Bias Plays a Role Even in Digital Forensics
Evidence collected through the use of digital forensics is being presented all the time in criminal cases. If you have had a case involving cell phone extraction data, Google alerts to law enforcement regarding child pornography, the use of facial recognition technology, etc., then you have encountered digital forensics.
We often think of digital evidence as being objective and credible; we rarely think bias could play a role in its collection. Sure, bias can come into play when deciding how to understand/interpret the extracted data, but we assume bias would have no impact on whether the data is actually collected in the first place.
As Nina Sunde and Itiel Dror note in their new study, however, the quality and outcome of the process used in a digital forensic investigation “is dependent on cognitive and human factors, which can lead to bias and error.” Sunde and Dror provided a hypothetical case scenario and evidence file to 65 digital forensics examiners from eight different countries. The scenario involved determining whether a particular user leaked confidential information. The evidence file contained files one would typically find on a work computer, including programs for handling documents, spreadsheets, presentations, emails, etc. The file also included internet browsing history. The study sought to answer two questions: (1) whether digital forensic examiners were biased by contextual information; and (2) whether examiners were consistent with one another.
Regarding the first question, the examiners were split into groups and given no contextual information at all; contextual information suggesting the user’s innocence; contextual information suggesting weak indications of guilt of the user; and contextual information suggesting strong indications of guilt of the user.
Sunde and Dror analyzed whether the contextual information affected the number of observations/traces of evidence found, how those traces were interpreted, and what conclusions the examiners drew from those observations and interpretations.
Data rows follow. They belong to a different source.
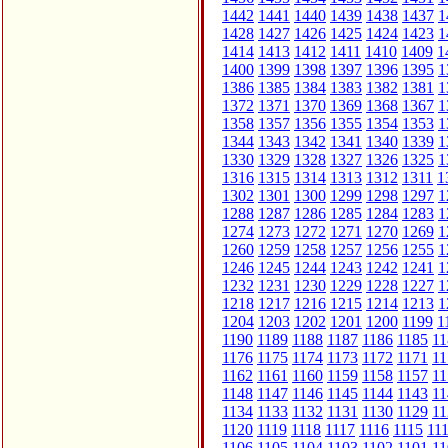
1442
1441
1440
1439
1438
1437
1
1428
1427
1426
1425
1424
1423
1
1414
1413
1412
1411
1410
1409
1
1400
1399
1398
1397
1396
1395
1
1386
1385
1384
1383
1382
1381
1
1372
1371
1370
1369
1368
1367
1
1358
1357
1356
1355
1354
1353
1
1344
1343
1342
1341
1340
1339
1
1330
1329
1328
1327
1326
1325
1
1316
1315
1314
1313
1312
1311
1
1302
1301
1300
1299
1298
1297
1
1288
1287
1286
1285
1284
1283
1
1274
1273
1272
1271
1270
1269
1
1260
1259
1258
1257
1256
1255
1
1246
1245
1244
1243
1242
1241
1
1232
1231
1230
1229
1228
1227
1
1218
1217
1216
1215
1214
1213
1
1204
1203
1202
1201
1200
1199
1
1190
1189
1188
1187
1186
1185
11
1176
1175
1174
1173
1172
1171
11
1162
1161
1160
1159
1158
1157
11
1148
1147
1146
1145
1144
1143
11
1134
1133
1132
1131
1130
1129
11
1120
1119
1118
1117
1116
1115
11
1106
1105
1104
1103
1102
1101
11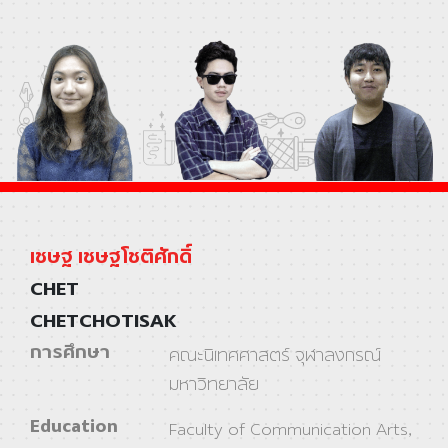
เชษฐ เชษฐโชติศักดิ์
CHET
CHETCHOTISAK
การศึกษา
คณะนิเทศศาสตร์ จุฬาลงกรณ์
มหาวิทยาลัย
Education
Faculty of Communication Arts,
Not surprisingly, examiners who received contextual information suggesting the user’s innocence found the fewest traces/observations, while examiners who received contextual information with indications of weak guilt found the most traces/observations. The contextual information did not appear to play a role in how those observations were interpreted or in conclusions drawn from those observations.
Additional analysis revealed examiners receiving contextual information suggesting the user’s innocence either found some additional traces but did not include them in their reports, or simply stopped looking for traces sooner than the other examiners. Examiners who received contextual information giving weak indications of the user’s guilt found the most races because they continued looking for additional traces longer than examiners in the other groups.
Even more troubling, however, was the authors’ conclusion that examiners within each group exhibited a low consistency on all three levels (number of traces, interpretation, and conclusions).
Practically speaking, what does this all mean for legal practitioners? First, it is imperative that attorneys know what contextual information the digital forensic examiner received. Second, where the evidence tends to establish your client’s guilt, having the evidence re-examined by a different digital forensic examiner is necessary. With low consistency exhibited by digital forensic examiners, there is a good chance a second digital forensic examiner will reach different conclusions than the first examiner did.